Former les formateurs avant les élèves
La logique du partenariat est limpide : pour enseigner les technologies de demain, encore faut-il que les professeurs les maîtrisent. C’est pourquoi la première étape concrète de l’accord, déployée cette semaine sur le campus du GARAC, consiste à former les équipes pédagogiques de l’école directement par les soins du constructeur. Cette montée en compétences porte sur les technologies propres à BYD, ses outils de diagnostic et ses méthodes d’après-vente.

À la rentrée 2026 suivront de nouvelles formations dédiées aux véhicules électriques et hybrides, appuyées par la mise à disposition de véhicules pédagogiques BYD. Les élèves apprendront ainsi leur métier sur les modèles mêmes du constructeur, avec ses procédures officielles. Pour marquer l’importance qu’il accorde à cet accord, BYD a dépêché à Argenteuil, le 18 juin, une délégation internationale réunissant plusieurs responsables mondiaux de son après-vente, aux côtés des équipes françaises. Une présence de haut niveau qui souligne la dimension stratégique de l’opération pour le groupe chinois.
Un enjeu d’employabilité dans un marché en mutation
Du côté du GARAC, l’intérêt est tout aussi clair. L’école, qui forme aux métiers de l’automobile depuis 1948 et accueille chaque année quelque 1 500 lycéens et apprentis, doit adapter ses cursus à la transformation rapide du parc automobile.

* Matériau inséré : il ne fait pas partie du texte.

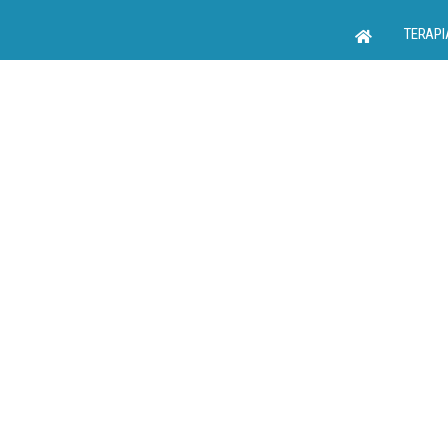
TERAPI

Comme le souligne son directeur général, Laurent Roux, former aux dernières technologies électriques n’est plus une option mais une nécessité, condition de l’employabilité immédiate des jeunes dans un secteur en pleine mutation.

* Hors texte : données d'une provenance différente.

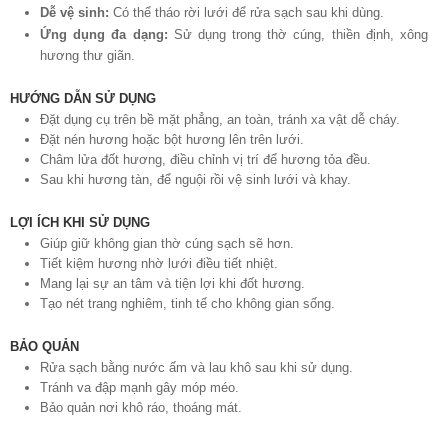
Dễ vệ sinh:
Có thể tháo rời lưới để rửa sạch sau khi dùng.
Ứng dụng đa dạng:
Sử dụng trong thờ cúng, thiền định, xông
hương thư giãn.
HƯỚNG DẪN SỬ DỤNG
Đặt dụng cụ trên bề mặt phẳng, an toàn, tránh xa vật dễ cháy.
Đặt nén hương hoặc bột hương lên trên lưới.
Châm lửa đốt hương, điều chỉnh vị trí để hương tỏa đều.
Sau khi hương tàn, để nguội rồi vệ sinh lưới và khay.
LỢI ÍCH KHI SỬ DỤNG
Giúp giữ không gian thờ cúng sạch sẽ hơn.
Tiết kiệm hương nhờ lưới điều tiết nhiệt.
Mang lại sự an tâm và tiện lợi khi đốt hương.
Tạo nét trang nghiêm, tinh tế cho không gian sống.
BẢO QUẢN
Rửa sạch bằng nước ấm và lau khô sau khi sử dụng.
Tránh va đập mạnh gây móp méo.
Bảo quản nơi khô ráo, thoáng mát.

L’argument fait mouche dans un contexte de pénurie de techniciens qualifiés sur l’électrique. À mesure que le parc de véhicules à batterie grandit, le besoin de mécaniciens, d’électroniciens et de spécialistes de l’après-vente formés à ces motorisations explose, alors même que les compétences disponibles peinent à suivre. En adossant ses formations à un constructeur de premier plan, le GARAC garantit à ses élèves un apprentissage directement aligné sur les besoins du marché et les standards industriels en vigueur.
Une stratégie d’ancrage profond pour le constructeur chinois
Au-delà du seul cas du GARAC, ce partenariat révèle une facette souvent négligée de l’offensive des constructeurs chinois en Europe. Loin de se contenter d’exporter des véhicules, BYD construit méthodiquement un écosystème complet : réseau de distribution, après-vente, mais aussi formation des compétences locales. En s’invitant dans une école de référence, le groupe s’assure de disposer demain d’un vivier de techniciens rompus à ses technologies, tout en gagnant en légitimité et en ancrage sur le territoire français.

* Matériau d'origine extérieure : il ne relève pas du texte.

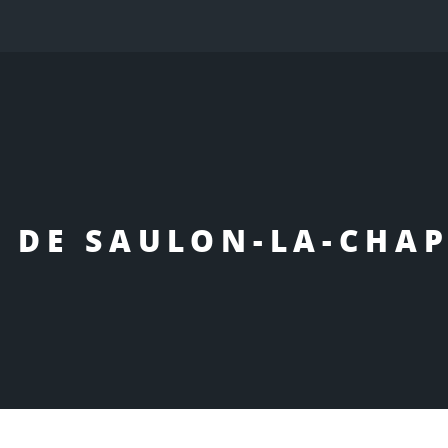
X DE SAULON-LA-CHAP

Cette démarche s’inscrit dans la même logique que les projets d’implantation d’usines en Europe, à l’image des sites BYD en Hongrie. Pour un constructeur encore jeune sur le Vieux Continent, former les professionnels qui entretiendront son parc est un investissement de long terme, gage de fiabilité du service après-vente et donc de confiance des acheteurs. C’est aussi une réponse habile aux critiques sur la dépendance européenne : en créant des emplois et des compétences locales, BYD se présente en partenaire industriel plutôt qu’en simple importateur.
Pour les jeunes formés au GARAC, l’accord ouvre des perspectives concrètes d’emploi sur un segment porteur. Pour la filière automobile française, il illustre une réalité désormais incontournable : les constructeurs chinois ne sont plus de simples concurrents lointains, mais des acteurs qui s’installent durablement dans le paysage, jusque dans la formation des futurs professionnels du secteur. Une mutation qui, qu’on s’en réjouisse ou qu’on s’en inquiète, redessine en profondeur l’industrie automobile européenne.